Through the CMP and AfSEM frameworks, nuclear projects can be aligned with regional grid planning. Countries should expect the AU to ensure that nuclear ambitions are embedded within continental energy integration strategies. This alignment enhances long-term project viability and supports cross-border electricity trade.

A Catalytic, Not Operational, Role

It is important to distinguish between endorsement and enablement. The AU does not build reactors. It does not select vendors or structure power purchase agreements. Its role is catalytic, providing governance coherence, diplomatic support, regulatory coordination, and infrastructure alignment. In doing so, it reduces systemic risk.

Moving Forward

Africa’s nuclear trajectory remains at an early but strategically important stage. With up to 15 GW of potential capacity by 2035 and multiple newcomer countries advancing preparatory steps, the scale of opportunity is substantial.

The AU’s contribution should lie in institutionalising that ambition of embedding nuclear energy within Agenda 2063, aligning it with continental grid integration frameworks, strengthening regulatory credibility, and fostering structured international cooperation.

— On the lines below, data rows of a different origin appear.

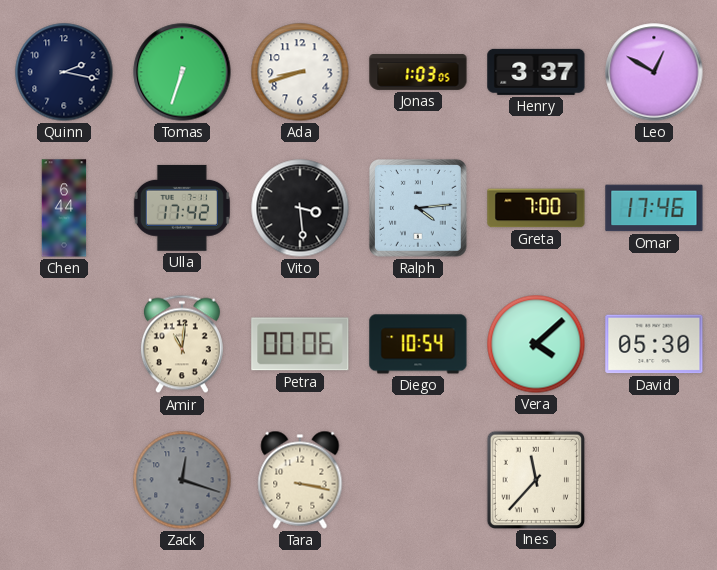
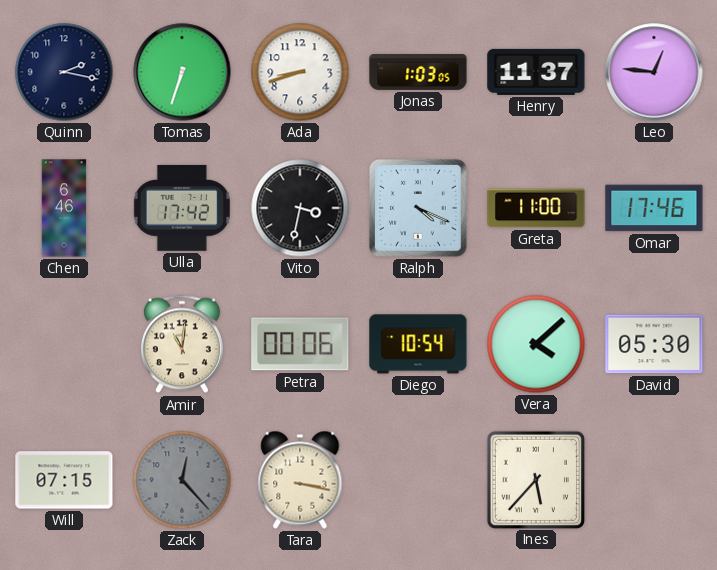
Henry: 3:37 -> 11:37
Leo: 12:50 -> 12:46
Chen: 6:44 -> 6:46
Vito: 3:29 -> 3:32
Ralph: 4:14 -> 4:19
Greta: 7:00 -> 11:00
Will: none -> 07:15
Zack: 12:18 -> 12:23
Ines: 11:37 -> 5:37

In conclusion, the AU should step up its involvement in the African nuclear sector to go along with the growing appetite of some of its member states for the introduction of nuclear energy. As mentioned above, AU can be crucial for the successful implementation of nuclear energy in the continent; however, till now, the AU contribution is far from being enough. 

This next phase will also depend on structured industry-government engagement. Platforms such as the Africa Nuclear Business Platform’s 5th edition (AFNBP 2026), scheduled for 21–23 April in Abuja, Nigeria, and hosted by the Nigeria Atomic Energy Commission, are set to play a pivotal role. By bringing together African policymakers, regulators, utilities, and global nuclear vendors, such forums help align procurement pathways, regulatory expectations, and investment frameworks at a continental level.